I’m not talking about patients with a bit of knee pain. I’m talking about patients seen 24 hours earlier in the ER with a complicated fracture in need of a surgeon. I’m talking about my receptionist who shattered her elbow roller skating, temporarily splinted in the ER on a Sunday, and told to see “Doctor X” on Monday ASAP, with no appointment time given in the ER of the hospital which owns the practice. Of course, it was impossible for her to get the appointment after 90 minutes on hold. Finally, she fled to a different orthopedic group.
That means the group totally failed to act as the “backup doctor.” The hospital, as the practice’s owner, failed totally in the essential follow-up plan. Is this a loss of potential income from a well-insured patient? Absolutely! Is this failed hand-off a case of malpractice? Ask a lawyer….Do the doctors know this is happening? Maybe. Are they noticing a decline in their surgical caseload? They certainly must notice their schedules are a bit of a mess. They are definitely unhappy. Patients report terrible experiences if they manage to penetrate the phone maze and get an appointment. They describe horrific bedside manners from physicians who used to be adored by their patients. In short, it is a practice that has turned dysfunctional. The doctors and physician extenders, now hospital employees, are burned out, unhappy and it is showing in their work.
Is the hospital at fault? Of course!
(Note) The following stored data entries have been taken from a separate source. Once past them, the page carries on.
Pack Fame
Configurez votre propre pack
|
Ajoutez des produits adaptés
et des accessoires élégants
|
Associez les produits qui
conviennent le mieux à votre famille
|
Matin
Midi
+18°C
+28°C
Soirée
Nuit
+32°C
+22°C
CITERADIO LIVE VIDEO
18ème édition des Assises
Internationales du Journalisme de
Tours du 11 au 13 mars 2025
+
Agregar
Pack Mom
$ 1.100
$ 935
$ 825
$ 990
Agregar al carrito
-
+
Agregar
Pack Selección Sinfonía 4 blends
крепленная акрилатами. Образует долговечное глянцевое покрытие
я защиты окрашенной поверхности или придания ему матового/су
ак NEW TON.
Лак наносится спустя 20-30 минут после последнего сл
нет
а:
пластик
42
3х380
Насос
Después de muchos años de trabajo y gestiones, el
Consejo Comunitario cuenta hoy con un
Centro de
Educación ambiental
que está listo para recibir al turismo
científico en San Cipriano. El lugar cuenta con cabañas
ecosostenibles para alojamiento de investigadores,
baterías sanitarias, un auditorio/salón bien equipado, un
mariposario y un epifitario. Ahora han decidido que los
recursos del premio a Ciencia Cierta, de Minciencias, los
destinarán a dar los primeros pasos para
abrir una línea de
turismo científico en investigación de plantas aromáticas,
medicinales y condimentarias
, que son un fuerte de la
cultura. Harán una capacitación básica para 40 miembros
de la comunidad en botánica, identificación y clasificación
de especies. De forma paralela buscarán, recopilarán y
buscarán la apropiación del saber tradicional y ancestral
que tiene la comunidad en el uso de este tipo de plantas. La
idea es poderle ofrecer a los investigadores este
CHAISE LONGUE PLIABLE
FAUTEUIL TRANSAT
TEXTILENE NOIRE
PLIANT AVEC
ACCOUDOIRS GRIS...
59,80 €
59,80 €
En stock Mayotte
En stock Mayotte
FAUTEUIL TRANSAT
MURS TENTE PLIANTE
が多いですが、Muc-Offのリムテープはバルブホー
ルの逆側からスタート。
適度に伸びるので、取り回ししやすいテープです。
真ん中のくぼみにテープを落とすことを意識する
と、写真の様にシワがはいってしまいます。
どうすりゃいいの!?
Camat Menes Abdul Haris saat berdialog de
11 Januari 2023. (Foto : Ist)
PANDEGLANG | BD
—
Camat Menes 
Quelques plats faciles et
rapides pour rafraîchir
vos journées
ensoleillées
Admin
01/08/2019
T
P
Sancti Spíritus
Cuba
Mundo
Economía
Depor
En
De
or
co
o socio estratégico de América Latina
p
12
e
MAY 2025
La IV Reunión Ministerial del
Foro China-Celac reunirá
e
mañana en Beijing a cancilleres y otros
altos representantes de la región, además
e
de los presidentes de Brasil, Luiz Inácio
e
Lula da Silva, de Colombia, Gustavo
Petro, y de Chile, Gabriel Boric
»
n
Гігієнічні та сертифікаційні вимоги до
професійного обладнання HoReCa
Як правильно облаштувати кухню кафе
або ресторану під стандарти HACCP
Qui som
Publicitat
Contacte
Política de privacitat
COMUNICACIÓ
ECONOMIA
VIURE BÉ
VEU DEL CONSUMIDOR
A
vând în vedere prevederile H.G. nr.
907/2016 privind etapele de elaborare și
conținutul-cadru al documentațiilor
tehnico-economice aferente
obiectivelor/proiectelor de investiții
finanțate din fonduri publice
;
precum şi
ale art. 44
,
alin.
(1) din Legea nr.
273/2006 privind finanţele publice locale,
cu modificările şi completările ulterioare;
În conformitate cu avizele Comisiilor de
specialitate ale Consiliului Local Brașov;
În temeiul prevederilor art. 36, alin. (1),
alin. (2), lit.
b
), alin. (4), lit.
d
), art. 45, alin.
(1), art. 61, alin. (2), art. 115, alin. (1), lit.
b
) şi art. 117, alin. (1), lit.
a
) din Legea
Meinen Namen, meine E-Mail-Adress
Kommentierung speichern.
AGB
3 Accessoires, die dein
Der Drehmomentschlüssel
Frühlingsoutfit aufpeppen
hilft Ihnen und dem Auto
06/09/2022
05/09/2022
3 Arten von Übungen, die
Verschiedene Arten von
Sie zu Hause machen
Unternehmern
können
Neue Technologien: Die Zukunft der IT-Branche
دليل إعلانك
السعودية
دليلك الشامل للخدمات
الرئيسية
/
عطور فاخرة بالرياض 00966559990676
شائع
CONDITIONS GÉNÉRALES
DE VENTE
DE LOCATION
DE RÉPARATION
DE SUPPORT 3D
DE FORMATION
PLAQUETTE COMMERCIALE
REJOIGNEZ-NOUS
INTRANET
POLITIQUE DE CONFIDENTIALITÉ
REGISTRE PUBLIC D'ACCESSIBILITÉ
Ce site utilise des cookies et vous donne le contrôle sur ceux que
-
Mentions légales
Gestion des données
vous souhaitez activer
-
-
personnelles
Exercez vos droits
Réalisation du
The hospital is the manager of the practice. The doctors are now mere employees.
One of the complaints I hear most from hospital-employed doctors: “We have no staff! Why can’t they hire more staff? No one answers our phones. I don’t have a nurse. I’m doing all my own extra work! I never had to do this before! They’ve cut us to the bone as far as support.”
Now, toss a pinch of salary dispute into the mix and you have doctors looking to leave.
Let’s not totally beat up on the hospitals, though. Practices tend to sell because they find they have hit a brick wall. In general, key practice leaders in such a floundering group find they have to make dramatic changes in order for the practice to survive. They usually know exactly which changes are needed. But they are stuck. The changes are simply too painful or involve an infusion of too much money.
Surprisingly often, office buildings are a key source of trouble. The offices were built as an investment by the practice. Now, older physician investors want to retire. They want their money and they want it NOW. Decades earlier, when agreements were created, no one ever planned for this. Unfortunately, the practice now has a mess.
Other times, unproductive partners have been allowed to stay too long. Staffing inefficiencies seem impossible to fix. Overhead percentages became too big.
In short, the practice is sick. Can the hospital fix all of this? The hospital infuses a lot of cash and buys the buildings. That fixes the issue of buy-outs and real estate conflicts. Now, the management piece needs repair.
Unfortunately, hospital administrators have no idea how to fix the basic problem: Healthy practices do not sell themselves to the hospital. The practice, now in their ownership, has been sick for too long and is way too complicated to repair.